La proposition de résidence est venue du département éducation du Sainsbury Centre en lien avec leurs actions et les publics du musée. Je savais donc que je travaillerais de manière collaborative, c’est ce qui m’intéresse depuis de nombreuses années. Je provoque, ou elles viennent à moi, des situations qui induisent des rencontres car je travaille rarement toute seule dans mon atelier. Par exemple en 2000, j’ai effectué une résidence à l’Atelier Calder (ancien atelier d’Alexander Calder près de Tours), une immense maison/atelier à la mesure du travail d’un sculpteur américain. Je voulais rendre habitable cet espace vide, loin de la ville en invitant des voisins, ma famille, des étudiants, les membres d’une association de tricoteuses à travailler avec moi à l’installation At home. Nous avons tricoté ensemble au coin du feu pendant trois mois.
C’est un moyen de poser l’art au plus près du public durant toutes les étapes de sa production. L’échange s’effectue sur le faire ensemble, sur le partage du savoir faire. Autre exemple avec Bunker/Burqa en 2012 où pour réaliser des maquettes d’architecture de blockhaus construits sur le mur de l’Atlantique durant la deuxième guerre mondiale qui devaient être « portables » sur la tête, comme un chapeau, j’ai travaillé avec une modiste, spécialiste du feutre dans son atelier en Corrèze.
D’ailleurs il n’y a plus de public mais des « usagers » de l’art. Une situation, c’est aussi un lieu avec son histoire et les histoires des personnes qui « l’habitent », j’entends les comportements, le rapport du corps et de l’espace, le rapport d’usage qui constituent l’identité du lieu. Le projet du Sainsbury Centre est né de la donation de la collection de Lisa et Robert Sainsbury à l’Université de East Anglia dans les années soixante dix et à la construction d’un bâtiment signé Norman Foster sur le campus universitaire de Norwich. Le bâtiment a une double fonction : muséographie et enseignement. Donc des espaces pratiqués avec une grande amplitude horaire (il y a aussi un restaurant) et par des publics très divers, des chercheurs, des enseignants, des visiteurs de la collection exposée (scolaires, amis, touristes…), le personnel du musée (agents de sécurité, médiateurs, régisseurs, conservateurs…). J’ai donc étudié ce contexte spatial avec la photographie et en collectant des témoignages. L’architecture joue un grand rôle dans l’histoire et dans mon travail en général car elle conditionne cette activité et l’imaginaire d’un lieu.
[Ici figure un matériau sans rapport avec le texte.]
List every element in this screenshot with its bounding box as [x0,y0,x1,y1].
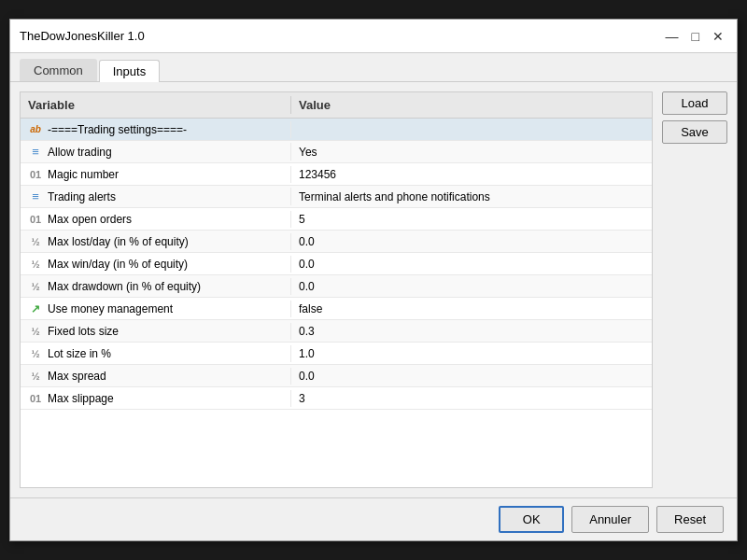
row-icon: ½ [28,259,43,270]
title-controls: — □ ✕ [662,30,727,43]
content-area: Variable Value ab -====Trading settings=… [10,82,737,497]
table-row: ≡ Allow trading Yes [21,141,652,163]
cell-variable: 01 Max slippage [21,390,291,407]
row-icon: ≡ [28,145,43,159]
cell-value: 1.0 [291,345,652,362]
table-row: ½ Max win/day (in % of equity) 0.0 [21,253,652,275]
cell-value [291,128,652,132]
tabs-bar: Common Inputs [10,53,737,82]
scroll-spacer [635,96,652,114]
cell-variable: ↗ Use money management [21,301,291,317]
save-button[interactable]: Save [662,120,727,144]
window-title: TheDowJonesKiller 1.0 [20,29,145,43]
variable-label: Magic number [48,168,119,181]
variable-label: Max win/day (in % of equity) [48,258,188,271]
cell-value: 123456 [291,166,652,183]
row-icon: ½ [28,371,43,382]
cell-variable: ½ Fixed lots size [21,323,291,340]
table-row: ½ Max lost/day (in % of equity) 0.0 [21,231,652,253]
variable-label: Use money management [48,302,173,315]
side-buttons: Load Save [662,91,727,488]
row-icon: 01 [28,169,43,180]
variable-label: Allow trading [48,146,112,159]
row-icon: ↗ [28,302,43,315]
bottom-bar: OK Annuler Reset [10,497,737,540]
cell-variable: 01 Magic number [21,166,291,183]
row-icon: ½ [28,326,43,337]
table-row: ½ Max drawdown (in % of equity) 0.0 [21,275,652,298]
cell-variable: ½ Max spread [21,368,291,385]
table-row: 01 Max slippage 3 [21,387,652,410]
variable-label: Max spread [48,370,106,383]
cell-variable: ½ Max lost/day (in % of equity) [21,233,291,250]
cell-value: false [291,301,652,317]
table-header: Variable Value [21,92,652,119]
cell-variable: ≡ Trading alerts [21,188,291,205]
minimize-button[interactable]: — [662,30,683,43]
row-icon: ≡ [28,189,43,203]
load-button[interactable]: Load [662,91,727,115]
reset-button[interactable]: Reset [656,506,724,533]
table-body[interactable]: ab -====Trading settings====- ≡ Allow tr… [21,119,652,487]
cell-value: Terminal alerts and phone notifications [291,189,652,205]
table-row: ≡ Trading alerts Terminal alerts and pho… [21,186,652,208]
row-icon: ½ [28,281,43,292]
cell-value: 0.0 [291,368,652,385]
variable-label: Max open orders [48,213,132,226]
table-row: 01 Max open orders 5 [21,208,652,231]
variable-label: Max drawdown (in % of equity) [48,280,201,293]
cell-variable: ≡ Allow trading [21,143,291,161]
row-icon: ab [28,124,43,134]
variable-label: Max slippage [48,392,114,405]
table-row: ab -====Trading settings====- [21,119,652,141]
cell-value: 0.3 [291,323,652,340]
cell-value: 5 [291,211,652,228]
main-window: TheDowJonesKiller 1.0 — □ ✕ Common Input… [9,19,738,541]
cell-variable: ½ Max drawdown (in % of equity) [21,278,291,295]
tab-common[interactable]: Common [20,59,97,81]
column-value: Value [291,96,635,114]
ok-button[interactable]: OK [499,506,564,533]
cell-value: Yes [291,144,652,161]
variable-label: Max lost/day (in % of equity) [48,235,189,248]
tab-inputs[interactable]: Inputs [99,60,160,82]
cell-variable: ab -====Trading settings====- [21,121,291,138]
title-bar: TheDowJonesKiller 1.0 — □ ✕ [10,20,737,53]
row-icon: 01 [28,214,43,225]
cell-variable: ½ Lot size in % [21,345,291,362]
variable-label: Lot size in % [48,347,111,360]
table-row: ½ Fixed lots size 0.3 [21,320,652,343]
variable-label: -====Trading settings====- [48,123,187,136]
row-icon: ½ [28,348,43,359]
cell-variable: 01 Max open orders [21,211,291,228]
variable-label: Fixed lots size [48,325,119,338]
annuler-button[interactable]: Annuler [571,506,649,533]
cell-value: 0.0 [291,256,652,273]
cell-variable: ½ Max win/day (in % of equity) [21,256,291,273]
table-row: ↗ Use money management false [21,298,652,320]
table-row: ½ Lot size in % 1.0 [21,343,652,365]
table-row: 01 Magic number 123456 [21,163,652,186]
table-row: ½ Max spread 0.0 [21,365,652,387]
column-variable: Variable [21,96,291,114]
row-icon: ½ [28,236,43,247]
variable-label: Trading alerts [48,190,116,203]
cell-value: 0.0 [291,233,652,250]
inputs-table: Variable Value ab -====Trading settings=… [20,91,653,488]
cell-value: 0.0 [291,278,652,295]
maximize-button[interactable]: □ [688,30,703,43]
close-button[interactable]: ✕ [709,30,727,43]
row-icon: 01 [28,393,43,404]
cell-value: 3 [291,390,652,407]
La visite guidée est souvent la première forme de découverte d’un musée. Proche de la performance, elle m’a permis de créer un événement de restitution de cette recherche en fin de résidence. Elle induit aussi le déplacement comme expérience d’un lieu et d’une histoire collective. Par exemple en 2009, j’ai réalisé le film La ville disparue, un voyage qui est un déplacement effectué de mon nouveau lieu de vie, la Bretagne, vers le site d’une ancienne ville minière au nord du Québec. Ce film évoque la mémoire collective de l’appartenance à une ville aujourd’hui disparue. C’est le cas aussi de la vidéo réalisée en 2014, Le Cameroun c'est le Cameroun, qui est une rêverie au fil de l’eau sur la recherche d’une définition de la nation africaine après cinquante ans de décolonialisation.
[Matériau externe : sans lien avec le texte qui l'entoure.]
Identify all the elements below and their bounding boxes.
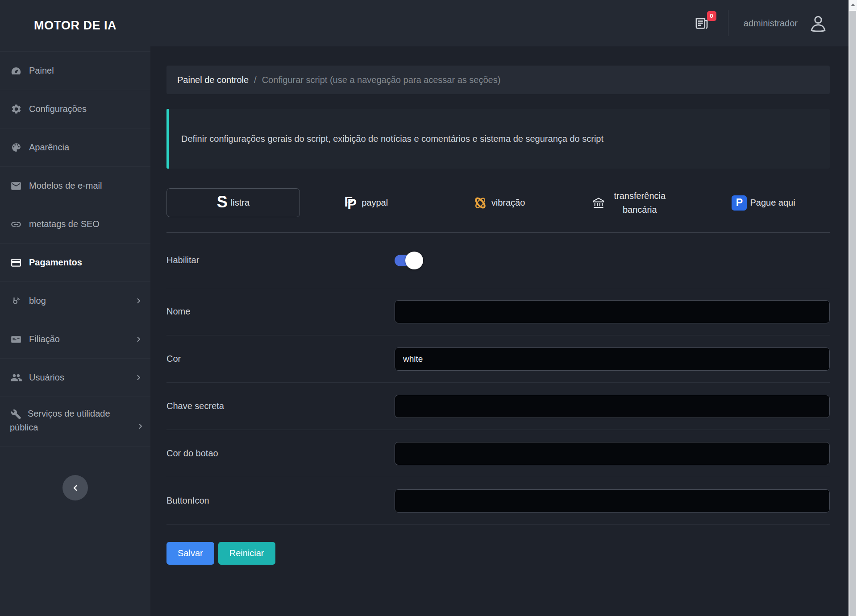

Comme vous l’avez mentionné, le contexte du Sainsbury Centre for Visual Arts est très particulier en Angleterre et ce à plusieurs titres. Il est implanté au cœur même du campus universitaire d’East Anglia dans un bâtiment de Norman Foster inauguré en 1978. Un des premiers bâtiments High Tech de l’architecte qui synthétise les grands principes architecturaux fondateurs de sa démarche. L’université quant à elle, inaugurée en 1963, a été réalisée par l’architecte « brutaliste » Denys Lasdun dont les bâtiments de béton, anguleux et autoritaires, contrastent de manière frappante avec le SCVA. Par ailleurs, la donation du couple Sainsbury à l’université en 1973 comprenait, entre autre, une collection d’objets ethnographiques et d’art moderne, aujourd’hui exposée de manière permanente dans la partie du musée que vous avez choisie d’investir. D’autre part, en 1968, l’université a débuté une collection d’art abstrait et constructiviste en écho au projet utopique de la nouvelle université, aujourd’hui conservée par le SCVA.
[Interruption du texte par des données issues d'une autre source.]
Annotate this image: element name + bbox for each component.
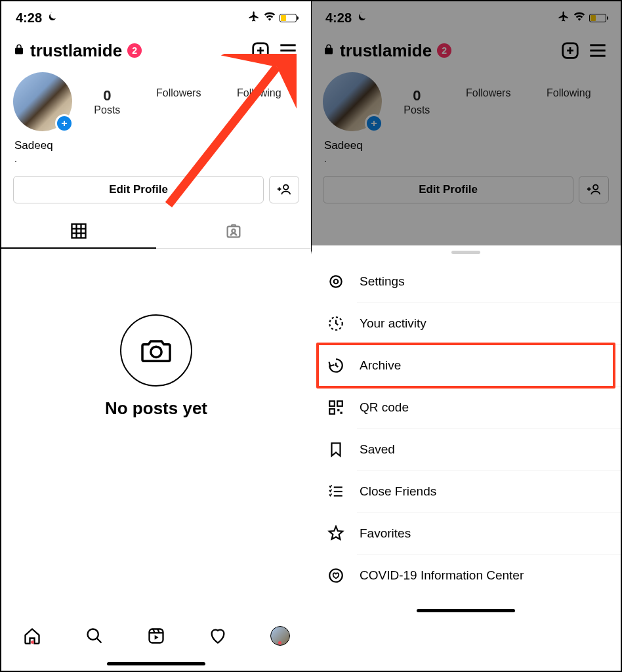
home-indicator[interactable] [107,662,205,665]
svg-point-48 [329,569,342,582]
menu-item-label: COVID-19 Information Center [360,568,524,583]
profile-stats-row: 0 Posts Followers Following [1,68,311,135]
create-post-button[interactable] [249,39,272,62]
username-label[interactable]: trustlamide [340,41,432,61]
airplane-mode-icon [248,10,260,25]
sheet-grabber[interactable] [451,251,480,254]
home-indicator[interactable] [417,609,515,612]
menu-item-label: Archive [360,358,401,373]
svg-point-8 [283,185,288,190]
profile-tabs [1,214,311,248]
menu-item-covid[interactable]: COVID-19 Information Center [311,555,621,597]
stat-following[interactable]: Following [547,87,591,116]
tab-tagged[interactable] [156,214,311,248]
nav-reels[interactable] [125,627,187,645]
bottom-navigation [1,616,311,656]
do-not-disturb-icon [46,10,58,26]
airplane-mode-icon [558,10,570,25]
edit-profile-button[interactable]: Edit Profile [13,176,264,203]
add-story-plus-icon[interactable] [55,114,73,133]
menu-bottom-sheet: Settings Your activity Archive QR code S… [311,245,621,671]
stat-posts[interactable]: 0Posts [404,87,430,116]
edit-profile-button[interactable]: Edit Profile [323,176,573,203]
menu-item-label: Saved [360,442,395,457]
nav-activity[interactable] [187,627,249,645]
star-icon [327,524,345,543]
svg-point-19 [87,629,98,640]
do-not-disturb-icon [356,10,367,26]
profile-top-bar: trustlamide 2 [311,30,621,68]
status-bar: 4:28 [311,1,621,30]
profile-top-bar: trustlamide 2 [1,30,311,68]
notification-badge: 2 [127,43,142,58]
nav-profile[interactable] [249,626,311,646]
menu-item-qrcode[interactable]: QR code [311,387,621,429]
nav-dot-icon [31,640,34,644]
phone-right: 4:28 trustlamide 2 0Pos [311,1,621,671]
svg-rect-41 [337,401,342,406]
nav-search[interactable] [63,627,125,645]
battery-icon [589,14,606,22]
wifi-icon [573,12,585,24]
menu-item-label: Close Friends [360,484,436,499]
nav-home[interactable] [1,627,63,645]
menu-item-favorites[interactable]: Favorites [311,513,621,555]
svg-rect-40 [329,401,335,406]
status-bar: 4:28 [1,1,311,30]
svg-rect-44 [341,412,342,414]
menu-item-label: Your activity [360,316,426,331]
close-friends-icon [327,482,345,501]
display-name: Sadeeq [1,135,311,154]
stat-followers[interactable]: Followers [156,87,201,116]
stat-followers[interactable]: Followers [466,87,510,116]
heart-circle-icon [327,566,345,585]
svg-rect-43 [337,409,339,411]
svg-point-17 [232,229,235,232]
menu-item-saved[interactable]: Saved [311,429,621,471]
wifi-icon [264,12,276,24]
no-posts-label: No posts yet [105,398,207,419]
notification-badge: 2 [437,43,451,58]
svg-point-37 [330,276,341,287]
status-time: 4:28 [16,10,42,26]
side-by-side-screenshots: 4:28 trustlamide 2 [0,0,622,672]
svg-point-18 [151,346,161,357]
menu-item-label: QR code [360,400,409,415]
tab-grid[interactable] [1,214,156,248]
svg-rect-11 [72,224,86,238]
svg-rect-16 [228,226,240,237]
stat-posts[interactable]: 0 Posts [94,87,120,116]
add-story-plus-icon[interactable] [365,114,383,133]
discover-people-button[interactable] [579,176,609,203]
battery-icon [280,14,297,22]
archive-icon [327,356,345,375]
hamburger-menu-button[interactable] [277,39,299,62]
profile-avatar[interactable] [323,72,382,131]
discover-people-button[interactable] [269,176,299,203]
svg-rect-42 [329,409,335,414]
menu-item-archive[interactable]: Archive [311,345,621,387]
hamburger-menu-button[interactable] [587,39,609,62]
lock-icon [323,43,335,58]
lock-icon [13,43,25,58]
svg-rect-21 [150,629,163,643]
svg-point-38 [334,280,339,284]
svg-point-34 [593,185,598,190]
username-label[interactable]: trustlamide [30,41,122,61]
activity-icon [327,314,345,333]
create-post-button[interactable] [559,39,581,62]
empty-state: No posts yet [1,249,311,616]
bookmark-icon [327,440,345,459]
status-time: 4:28 [325,10,352,26]
menu-item-activity[interactable]: Your activity [311,303,621,345]
camera-icon [120,314,192,387]
phone-left: 4:28 trustlamide 2 [1,1,311,671]
menu-item-close-friends[interactable]: Close Friends [311,471,621,513]
gear-icon [327,272,345,291]
menu-item-label: Settings [360,274,405,289]
qrcode-icon [327,398,345,417]
stat-following[interactable]: Following [237,87,281,116]
menu-item-label: Favorites [360,526,411,541]
profile-avatar[interactable] [13,72,72,131]
menu-item-settings[interactable]: Settings [311,261,621,303]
Lors de vos recherches préparatoires pour Beyond the Mask: Masquerade, deux pièces de cette dernière collection ont retenu votre attention, La maquette du décor du cocu magnifique (1922) de Lyobov Popova et Les costumes de la mort de Tarelkine (1922) de Varvara Stepanova. Pourriez-vous mettre en relation votre expérience des lieux, le choix de ces deux œuvres comme focus sur une des collections du musée et votre intérêt pour le peintre, décorateur de théâtre et scénographe de ballet allemand Oskar Schlemmer ?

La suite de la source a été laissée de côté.